Tiffy watched him carefully. “That means I’ll be moving out of course, but you can stay here if you like. Bailey can move in with you.”
Joey shifted in his chair. “I don’t know. I don’t think we can afford this place on our own. Bailey doesn’t have a job.”
“Well, maybe she’ll have to get one. Or maybe she can ask her parents for money.” Tiffy started slicing up her pork chop.
“You don’t like Bailey very much, do you?”
Now it was Tiffy’s turn to shrug. “It doesn’t matter how I feel about her, as long as she makes you happy.”
Joey’s jaw clenched, but he didn’t say anything else. They ate the rest of their dinner in silence.
After cleaning up the dishes, Tiffy went out onto the deck to gaze through her telescope while Joey dragged all of his weird equipment into the hallway and set it up against the wall. He pushed a desk chair and file cabinet out as well and started hooking everything together. Within an hour, he had the strangest contraption I’ve ever seen. It reminded me of those chairs you sit in at the beauty parlor, the ones that dry your curls. But Joey didn’t have any hair to make curls…

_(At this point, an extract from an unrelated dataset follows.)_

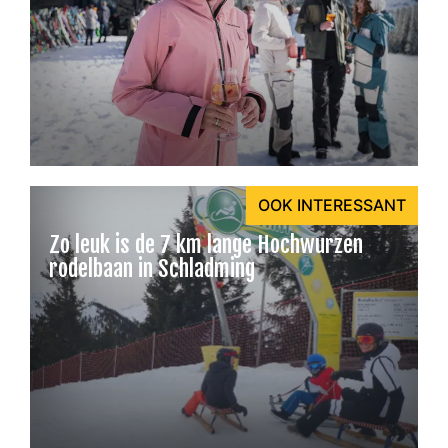
OOK INTERESSANT
Zo leuk is de 7 km lange Hochwurzen
rodelbaan in Schladming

He sat in the chair, placed the dome thing over his head, flipped some switches, and started talking in slow, measured tones.
“My name is Joey Kilman,” he said. “My sister’s name is Tiffy. We live in a trailer house at 14 Montreaux Road. My mom’s name is Rhonda. My dad’s name was Sid. I’m getting married on Saturday. I’m a car salesman — YEEOOOWWW!”
The police light flashed as an electric shock sizzled its way across Joey’s body. What on earth, I wondered as he recovered from the zapping. Has he built a device for torturing himself? Or is he just really inept with electronics?
Tiffy rushed into the hallway. “Are you all right? What’s going on?”
Joey shook his head and stood up slowly from the chair. “Well, I guess it works,” he said.